Brothers Carlos and Helio are the founders of Brazilian jiu-jitsu, and Helio’s eldest son Rorion co-founded the Ultimate Fighting Championship (UFC).
But Rorion’s younger brother Royce can be credited for popularizing “the Gracie way” in MMA.
WMC Action News 5 Sports’ Sudu Upadhyay sat down with the UFC Hall of Famer during his visit to, Chad Chilcutt’s Memphis MMA, to discuss the legacy of the Gracie family, the rise of Bellator in the MMA world, and Royce’s current nationwide tour.
Sudu Upadhyay: You’re touring around with some of the guys you have trained right now. What’s the schedule like for what you’re going to be doing the next few weeks?
Royce Gracie: “I’m over here not to show them what to do, but to just kind of view. Maybe add some new stuff. Chad is my instructor in Memphis. He’s doing a good job. He’s got a beautiful new location, and then from here tomorrow I’m going to Lexington, to Benton, Illinois, and to Paducah, Kentucky, to Farmington, Missouri, and then go watch a Bellator in San Jose, California, and home for a week then back out again.”
SU: What’s the biggest difference from when you’re a fighter and you’re training the whole year to what you’re doing right now?
RG: “I travel about seven months of the year. Right now I’m teaching, spreading what my father taught us, but if I was training for a fight then it would be my time. I would stay at home, train, concentrate for the fight, but since I don’t have anymore fights coming up, I’m retired, I just travel the world.”
SU: What’s the difference between when you’re fighting versus right now in terms of a day to day basis?
RG: “Right now it’s more training the other people. Of course I still train, but I don’t push like training for a fight. That would be my time. I wouldn’t worry about training anybody.”
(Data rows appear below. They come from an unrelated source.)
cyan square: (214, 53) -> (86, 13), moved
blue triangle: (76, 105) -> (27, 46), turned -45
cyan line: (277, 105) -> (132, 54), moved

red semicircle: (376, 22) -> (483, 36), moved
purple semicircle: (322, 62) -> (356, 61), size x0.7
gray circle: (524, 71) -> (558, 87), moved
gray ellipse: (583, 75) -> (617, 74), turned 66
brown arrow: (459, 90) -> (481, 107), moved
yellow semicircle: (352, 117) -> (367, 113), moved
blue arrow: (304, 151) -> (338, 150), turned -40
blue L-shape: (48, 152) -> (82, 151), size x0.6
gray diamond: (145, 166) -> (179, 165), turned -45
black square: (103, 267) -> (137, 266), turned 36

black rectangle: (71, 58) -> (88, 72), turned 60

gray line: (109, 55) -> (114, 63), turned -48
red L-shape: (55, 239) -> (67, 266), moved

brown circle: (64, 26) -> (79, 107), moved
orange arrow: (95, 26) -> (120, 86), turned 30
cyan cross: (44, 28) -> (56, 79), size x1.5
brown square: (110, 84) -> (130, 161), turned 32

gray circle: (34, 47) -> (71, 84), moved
SU: So is there a certain set amount of hours a day you’re putting into it, or a regimen you wouldn’t do if you were fighting?
RG: “I consider eating and sleeping part of my training. So, yes, until my eyes are open to my eyes are closed I am in training.”
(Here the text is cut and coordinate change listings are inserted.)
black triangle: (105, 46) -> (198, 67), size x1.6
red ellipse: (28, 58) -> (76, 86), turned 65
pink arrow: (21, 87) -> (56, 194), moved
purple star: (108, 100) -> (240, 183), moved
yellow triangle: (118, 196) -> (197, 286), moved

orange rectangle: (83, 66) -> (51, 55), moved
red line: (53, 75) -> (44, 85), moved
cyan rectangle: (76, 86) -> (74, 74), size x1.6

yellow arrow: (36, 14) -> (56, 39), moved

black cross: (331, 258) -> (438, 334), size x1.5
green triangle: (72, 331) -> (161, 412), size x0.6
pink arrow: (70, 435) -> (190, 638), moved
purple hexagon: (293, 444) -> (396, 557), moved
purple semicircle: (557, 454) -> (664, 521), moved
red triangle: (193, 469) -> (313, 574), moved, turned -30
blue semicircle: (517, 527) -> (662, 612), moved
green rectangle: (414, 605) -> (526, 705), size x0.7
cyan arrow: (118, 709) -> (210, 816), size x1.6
SU: Everybody that’s a fan of mixed martial arts knows what your family has done. You have Kron (Gracie) on the come up right now, what can you say about him and what he’s doing right now?
RG: "Kron’s fighting in Japan. He’s good. Neiman is fighting for Bellator. My son Khonry just signed to fight for Bellator. We have a lot of Gracie’s to come.
SU: The whole sport has a Gracie everywhere. What can you say about that?
RG: “People are always curious to find out who’s the best fighter. That’s why the shows bring out the best fighters, the best martial artists, put them in a cage and see what happens.”
SU: What can you say about jiu-jitsu, its evolution in MMA, and how it’s used in today’s fighting scene.
RG: “In the beginning it was a style against a style. So we proved Gracie jiu-jitsu was the best style of self defense out there. Today it’s more of an athlete against an athlete. They all have to learn the stand up part and the Gracie jiu-jitsu. You see a lot of these stand up guys learning the grappling part, and a lot of the grapplers have to complement with the stand up part.”
SU: The way Bellator is coming up it seems like MMA is the only sport with two popular leagues. You having been the face of UFC, and on both sides of it, what can you say about the evolution of Bellator and how its able to compete?
RG: “It’s good for the fighters. It gives them options. I would call that a friendly competition. If there’s only one show out there the fighters depend on that show. Having two it’s good, because it gives out more fighters, because the shows can only hire so many fighters. It gives them more chances to fight. It’s good.”
SU: When you look at its future 10-20 years down the road, what do you see Bellator becoming?
RG: “If I had that crystal ball I would be playing the lotto. Bellator is treating the fighters very good. The fighters are very happy over there. Where it goes? All over the world. It’s growing. It’s growing.”
SU: When you look at the sport right now there is some crossover. What are your opinions of guys like Brock Lesnar or CM Punk coming into MMA and going out as they please? Is it good for the sport or bad?
RG: “It’s good. If you get a professional boxer or you see a professional kick boxer that joins in or the pro wrestlers that come in to try it out. They want to test themselves. Bellator is the show to test their skills. If they think they’re a good fighter or a good martial artist come and try out.”
SU: What do you think of Gracie family and the legacy moving forward?
RG: “Just saw an interview my cousin Neiman Gracie did, and he was saying ‘the family doesn’t have anything else to prove, because we already did that. Now we just fight for the fun of it, because we like to.' It’s in our DNA and our genes.”
SU: Do you have anything to say about Chad or Memphis?
RG: “Tonight we’re teaching a kids class over here at my network in Memphis. Teach a kids class and an adults class. Chad’s a really good instructor. I’m here to kind of just present them a new way to look at the moves. Fix maybe a little bit, or a new strategy, but Chad knows what he’s doing."